Un par de veces ha saltado el motor del frigorífico desde las cuatro de la madrugada. Y van a dar las siete. No sé durante cuánto tiempo. Minutos calculo, no creo que se acerque a la media hora. También ha llovido un par de veces, también sin apenas continuidad ni estrépito, como si se tratara de una nube con alma de aspersor que quisiera recordarnos que el cielo está vivo. Ha subido el café, ese burbujeo que anuncia el principio de otro buen día. Lo ha hecho cuando ya me había fumado el primer cigarrillo, cuando ya había abierto el ordenador y apreciado el desorden que vengo arrastrando desde esta pasada primavera. He tirado de la cisterna del váter y me he sentido libre, porque anoche una amiga me contaba que, en algunas comunidades de vecinos, se aconseja retrasar ese gesto tan sencillo y rudimentario hasta después de la amanecida para, de esa forma, evitar que el ruido de los bajantes y del llenado de los tanques pueda interrumpir el sueño de los demás. Se entiende y se aplaude, incluso, pero me cuesta imaginar cómo sería este rato con un permanente tufo de aguas mayores. Y también entiendo ahora a la perfección que a algunos y a algunas les resulte completamente inevitable percibir que sus días son de mierda.

Algunos perros ladran y, aunque los lugareños se empecinan en aseverar que lo hacen para ahuyentar a los zorros, yo tengo la impresión de que sobre todo les mueven el miedo y el nerviosismo que les originan los ladridos de otros perros. Porque no son tan distintos a nosotros y porque no creo en la omnipresencia del zorro. Los míos, en cambio, continúan durmiendo: saben que solo saldrán a la calle cuando me haya recargado un par de veces la taza de café; y saben que su miedo y su nerviosismo me ponen nervioso y que, si ladro a estas horas, todo va a ir a peor. Te terminas acostumbrando a esos ladridos que atraviesan la madrugada, de la misma manera que lo hacen al ruido de los bajantes y del llenado de cisternas en esas otras muchas comunidades de vecinos en las que, a Dios gracias, todavía se comprende y se asume que nadie está exento de sufrir un fuerte apretón. Y tanto es así que, a poco que te concentres en algo, hasta el canto de los gallos y la alegría con la que reciben los pajarillos a la primera luz pasan desapercibidos.

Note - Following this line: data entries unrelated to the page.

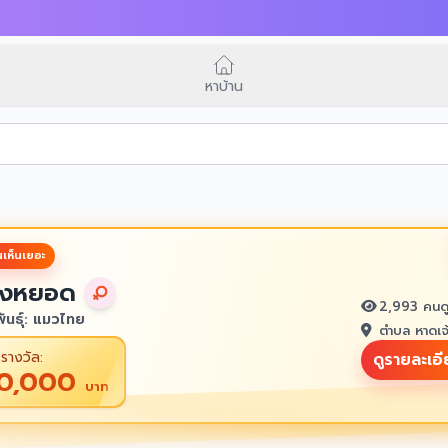
หาบ้าน
เห็นเยอะ
งหยอด
2,993 คนด
ันธุ์: แมวไทย
ตำบล หาดเจ
รางวัล:
ดูรายละเอ
10,000
บาท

Reconozco el sonido de los motores de todos los vehículos que duermen a diario en la aldea. El primero en arrancar es el de Homero —no falla— y lo hace un buen rato antes de las seis, la hora a la que empieza a servir cafés en Los Bravos; y una hora y algo más tarde, el de Antonio, que baja al huerto o que se dirige a algún compromiso que ha adquirido con un amigo —tampoco falla—. A partir de ahí se abre un gran paréntesis, que cierra María, ya muy cerca de las nueve, para llevar a Ayla al colegio. Hay algunos coches más en la aldea, incluso un par de tractores y mulas mecánicas, pero esos pueden pasar semanas sin moverse. También reconozco el sonido de las persianas y el de los pasos de los primeros caminantes que se aventuran a dar un paseo. Si me pillan en la calle, mis primeras palabras suelen ser “Buenos días, Marta”, acompañadas por mi habitual carraspera. ¡Malditos cigarrillos!

Pero hoy, último día de agosto, vengo a esta página para tratar de poner el acento en lo que acabamos de perder: la patulea de niños y niñas que, durante todo este mes, han colmado de algarabía el cortijo; los niños y niñas que, cuando nieve, no estarán aquí para hacer muñecos; la alegría de Dolores y Francisco, que ahora los despiden llorando. Los niños y niñas que escenifican lo que esto fue y nunca más será, como esos globos que se nos escapan de las manos y suben y suben y suben y suben hacia el cielo, el cielo vivo que nos devuelve las primeras lluvias de otoño, el amarillo de esas hojas que se terminan cayendo y amontonando frente a las puertas de las casas sin huéspedes, las casas sin huéspedes que tiritan en invierno.